After a sharp retrenchment in the 1990 recession, America's surviving factories are busy again.

According to a monthly survey by the Federal Reserve, factories are working at the highest level in more than 15 years, using 85.4 percent of their capacity.

Acting on the theory that overbooked factories tend to raise their prices, the Federal Reserve last week raised interest rates another half-percent -- the seventh increase in a year -- in an effort to stanch inflation.

But the view from the floor of factories such as 70-worker U.S. Tag on Robb Street makes it clear that the real world is much messier than the one depicted by economic theory.
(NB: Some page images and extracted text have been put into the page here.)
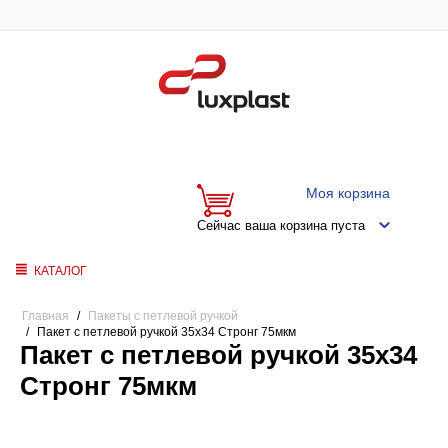
Моя корзина
Сейчас ваша корзина пуста
КАТАЛОГ
Главная
/
Пакеты с петлевой ручкой
/
Пакет с петлевой ручкой 35x34 Стронг 75мкм
Пакет с петлевой ручкой 35x34
Стронг 75мкм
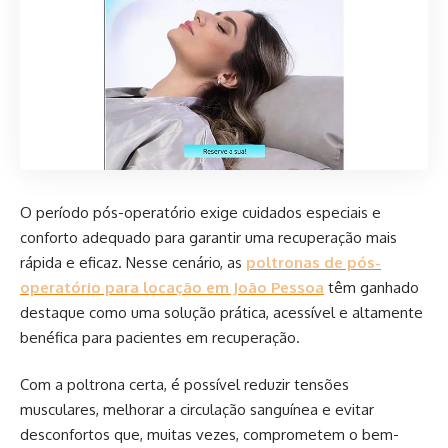
O período pós-operatório exige cuidados especiais e
conforto adequado para garantir uma recuperação mais
rápida e eficaz. Nesse cenário, as
poltronas de pós-
operatório para locação em João Pessoa
têm ganhado
destaque como uma solução prática, acessível e altamente
benéfica para pacientes em recuperação.
Com a poltrona certa, é possível reduzir tensões
musculares, melhorar a circulação sanguínea e evitar
desconfortos que, muitas vezes, comprometem o bem-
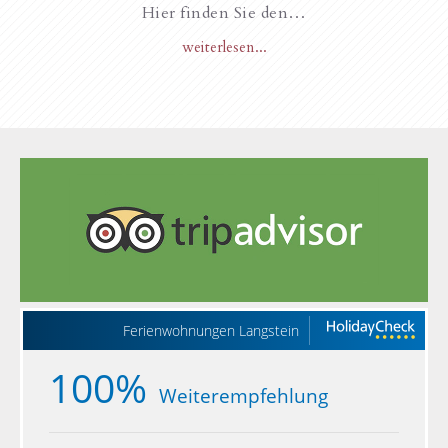
Hier finden Sie den…
weiterlesen...
Ferienwohnungen Langstein
100%
Weiterempfehlung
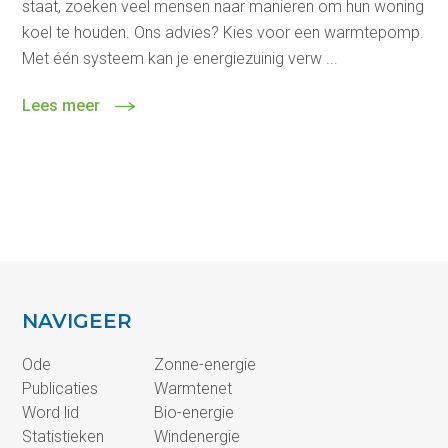
staat, zoeken veel mensen naar manieren om hun woning
koel te houden. Ons advies? Kies voor een warmtepomp.
Met één systeem kan je energiezuinig verw ...
Lees meer
NAVIGEER
Ode
Zonne-energie
Publicaties
Warmtenet
Word lid
Bio-energie
Statistieken
Windenergie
While factories are busy and are trying to raise their prices, the lessons of the recent recession and fears of losing business to competitors are making them cautious.

Each morning, Richard Modlin, assistant manager of the 30-person tag division, helps the eight tag presses on the first floor gear up for their daily dance.

On each tag press line, twice every second, there's a "ca-chunk" as a cylindrical press bobs up and down, stamping a design on a ribbon of thick paper.

Every six inches, a mechanical arm punches a hole in the paper. Then, automatic slitters slice out a finished tag: perhaps a blue baggage tag for a cruise ship, a pink inventory control tag for Hecht's department stores, or an orange mail tag for the post office.

Every few minutes, workers at the end of each press pack new tags into a cardboard box. Those boxes are a worry to Mr. Modlin.

Last month, each box cost U.S. Tag 75 cents. The ones he ordered this month cost 85 cents apiece.

That's on top of a 5 percent increase in the cost of the paper stock the company turns into tags.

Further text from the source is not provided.